Sharon Small On Why She'll Never Forget Her Roots

Sunday Mail, 16 July 2000

Boys? I beat them up as a kid... but now I let them break my heart.

By Annie Leask

IF EVER anyone looked like they would come off worse in a fist fight, it would be actress Sharon Small. She is so slender and fragile, she is almost swallowed up by the large leather sofa we are sharing. But Sharon - best known for playing holiday rep Carol in the BBC1 series Sunburn - is not as dainty as she appears. Until the age of 10, she and her four younger brothers and sisters lived in the run-down schemes of Drumchapel, on the outskirts of Glasgow. Fighting was not an option, it was a necessity.

"I had to learn to fight. We all had to fight growing up there," she says.

"Of course," I nod, "We all had playground fights, all children quarrel."

"No," Sharon politely corrects me. "These were real, proper, fights."

In those days, she'd fight girls - or boys - in the streets around her tenement home. You had to be hard to survive.

She gives a wry smile and says: "Yeah, it was really rough. People there might hate me for saying this, but it's true, that's how it was."

Sharon, 32, is sipping mineral water at a London showbusiness club where she has come to talk about her latest TV series, a six-part serial called Glasgow Kiss. (BBC 1, Tuesday July 25, 9.30pm). She stars as Cara Rossi, a feisty Scots-Italian management consultant who has an on-off love affair with a widowed sports writer, played by screen hunk Iain Glen. Filming the show, which also stars TV funnyman Gordon Kennedy, took Sharon back to the city of her birth for the first time in years. Her family lived in the tenement until she was about seven, then moved to a small house, before uprooting to Fife, by the sea.

"My parents moved to Fife because they thought it was a better place to bring-up children and that we would have a better quality of life. It was great there," she says.

Sharon did the same drama course at Kirkcaldy College, Fife, as Dougray Scott and Ewan McGregor, before going onto drama school in London. In between honing her craft in the theatre, she starred in the BAFTA-winning No Child Of Mine and three years ago won a Best Actress Award at the Edinburgh Film Festival for the movie Bumping The Odds. She hasn't seen the children she grew up with in Drumchapel since she left - and daren't say what she's heard has happened to some of them.

"What dead, or in prison?" I joke.

"Yes, dead, prison, or worse," she dead-pans back.

However, she is anxious not to give the impression that Drumchapel is as bad now. "It has all changed such a lot. It is really lovely now," says Sharon.

And she wants to make it clear she has some happy memories of the city too.

"Because I was quite young I didn't go round looking at the great architecture, or anything like that, but I do remember how warm the Glaswegian people were and still are.

"They have great character and a wonderful, dry sense of humour."

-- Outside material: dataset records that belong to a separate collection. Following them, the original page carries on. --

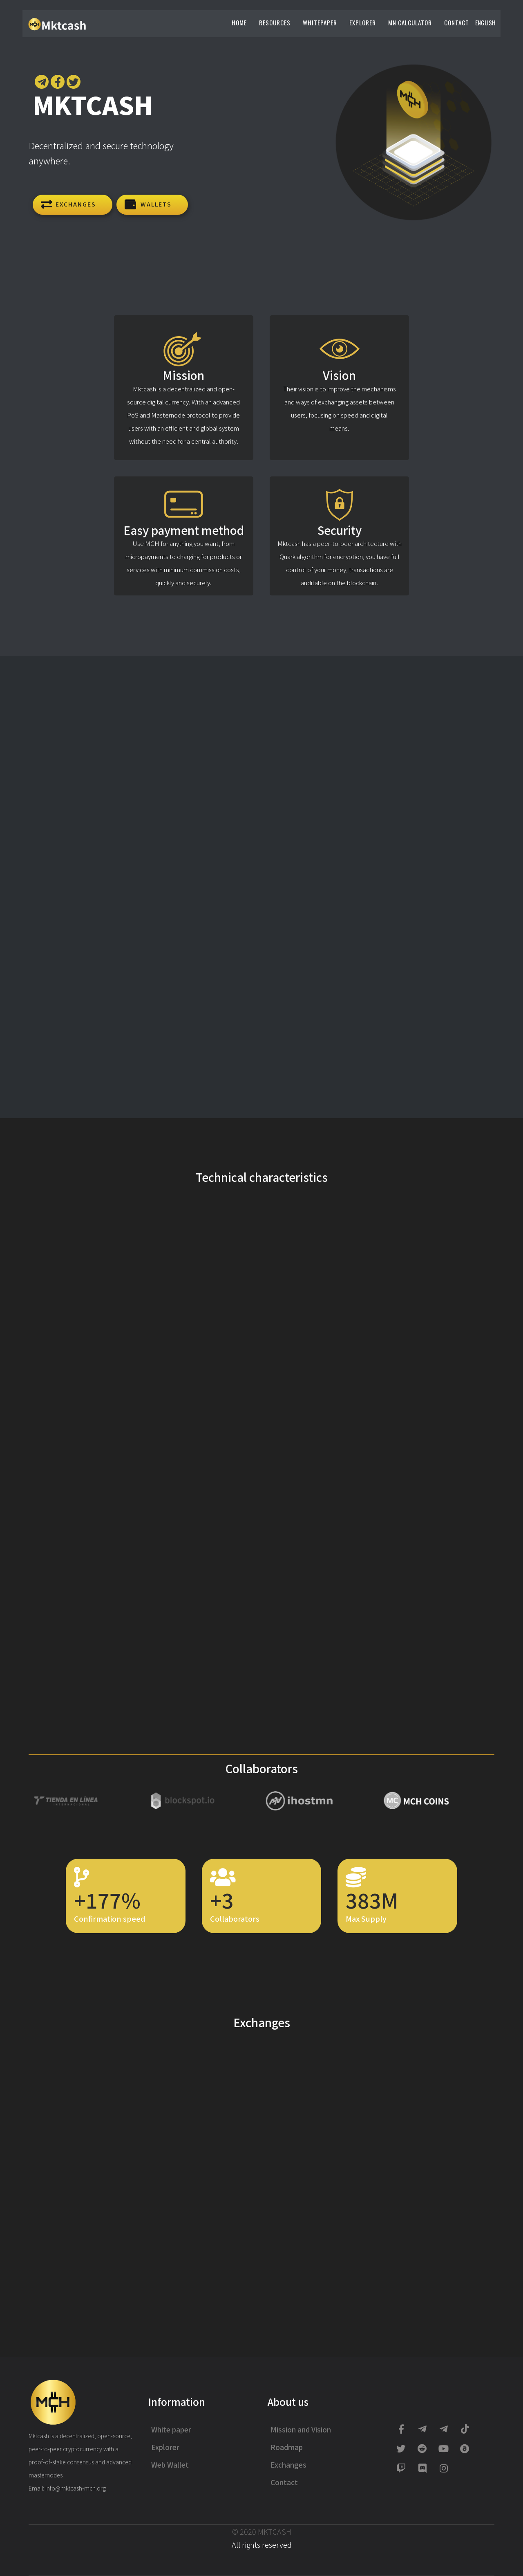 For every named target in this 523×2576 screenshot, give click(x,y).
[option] (87, 1802)
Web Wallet (170, 2464)
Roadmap (286, 2447)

And she adds: "Cara's smart, middle-class upbringing is not like mine at all - and I don't have the same relationship with my family as she does. I love going home, but there is something about it that leaves you slightly vulnerable. Your family are able to cut straight through to you. They often view you as you were 10 years ago and find it difficult to see that you have moved on. That works the other way round too and it's a joy to discover your little brother has grown into a really decent man, or to see that your parents are really in love.

"I was in Fife last week to be bridesmaid at my sister's wedding. She is three years younger than me and the first of us to get married.

"I was at her hen night. We didn't do anything outrageous, just got drunk and made a lot of noise, but I did get some great photographs from the disposable cameras I left around for people to use.

"I talk a lot to my mum and brothers and sister, but they don't really know what I do. They don't really go to the theatre, so they are not aware of that side of it. When I told mum I was off to London to be an actress, it was like, 'Really? How do you do that?' But they have always been really supportive."

Unlike Cara, Sharon doesn't feel under pressure from her family to find "Mr Right" but, like her character, she says she, "knows about all the baggage you can bring to a relationship".

She confesses: "I have been in three long relationships, two of four years and the last for five years. I know what it is to have my heart broken. Break-ups are horrible, so I can identify with what Cara and Stuart go through. But maybe, after three serious relationships I have to face up to the fact that it is me that is the problem, not the guys."

She adds, with a touch of Glaswegian humour: "I know I am too idealistic. It's typical isn't it? We end up with someone, try to change them, then chuck them for not being the person we fell in love with."

Sharon needn't worry. With her looks and personality, there will always be other guys queueing up to be changed.